Matera
Italian comune
Matera is an Italian city in the Basilicata region. Known for its ancient cave-dwellings called Sassi (Stones), it was probably founded by the Romans in the 3rd century BC. During the Aragonese domain, the population rebelled against the crown and killed the count Giovanni Carlo Tramontano. From 1663 to 1806, it was the capital of Basilicata, until Joseph Bonaparte reassigned it to Potenza. In 1943, Matera was the first Italian city to react against the Nazi-fascism domination.
This geography-related article is a stub. You can help out with Wikiquote by expanding it! |
Quotes
edit- Anyone who sees Matera cannot help but be awe-struck, so expressive and touching is its sorrowful beauty.

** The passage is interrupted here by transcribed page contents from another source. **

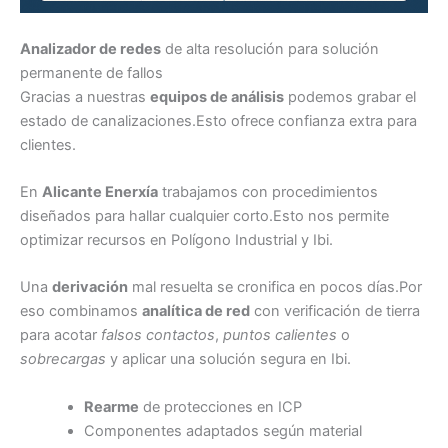
Analizador de redes
de alta resolución para solución
permanente de fallos
Gracias a nuestras
equipos de análisis
podemos grabar el
estado de canalizaciones.Esto ofrece confianza extra para
clientes.
En
Alicante Enerxía
trabajamos con procedimientos
diseñados para hallar cualquier corto.Esto nos permite
optimizar recursos en Polígono Industrial y Ibi.
Una
derivación
mal resuelta se cronifica en pocos días.Por
eso combinamos
analítica de red
con verificación de tierra
para acotar
falsos contactos
,
puntos calientes
o
sobrecargas
y aplicar una solución segura en Ibi.
Rearme
de protecciones en ICP
Componentes adaptados según material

- Carlo Levi, as quoted in Le mille patrie, Donzelli, 2000, p. 193.
- Archaeologically the most interesting town in Italy.
- Thomas Eric Peet, as quoted in The stone and bronze ages in Italy and Sicily, Clarendon Press, 1909, p. 4.

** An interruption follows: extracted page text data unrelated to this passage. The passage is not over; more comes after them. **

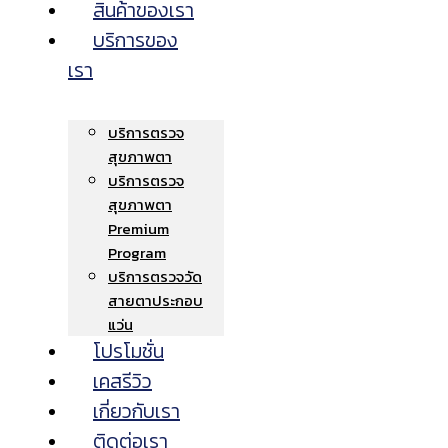
สินค้าของเรา
บริการของ
เรา
บริการตรวจ
สุขภาพตา
บริการตรวจ
สุขภาพตา
Premium
Program
บริการตรวจวัด
สายตาประกอบ
แว่น
โปรโมชั่น
เคสรีวิว
เกี่ยวกับเรา
ติดต่อเรา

- Houses 10, one above another like seats in a theatre, built down the sides of an oval hole; more men cannot stand on a mountain than on the under plain. Dined in a garden, offered by a farrier of the town as we were looking for a tree in the suburbs ; the man very civil and well behaved, which is the general character.
- George Berkeley, as quoted in Life and letters of George Berkeley by Alexander Campbell Fraser, Clarendon Press, 1871, p. 559.
- Matera is like a giant beehive–solid looking on the outside, but actually made up almost entirely of tunnels, passageways, chambers and chambers atop chambers [...] still very much alive, gaunt and barren, and strangely beautiful, had stood for millennia and may stand for millennia to come.
- Michael Cunningham, as quoted in Michael Cunningham's Hours in Matera, by I-Italy magazine.
- Some parts of the city are two thousand years old and it looks very much like what ancient Judea must have looked like. The architecture of the city, its rocks and the surrounding landscape are all excellent backdrops. The first time I saw Matera, I went crazy, because it was simply perfect.
- Mel Gibson, as quoted in Matera a biblical Landscape, by APT Basilicata.
- Yes, it is true that King David was a flop, but I’d do it all over again, because it gave me the opportunity to discover a remarkable city, Matera, which I would never have otherwise got to know.
- Richard Gere, as quoted in Matera a biblical Landscape, by APT Basilicata.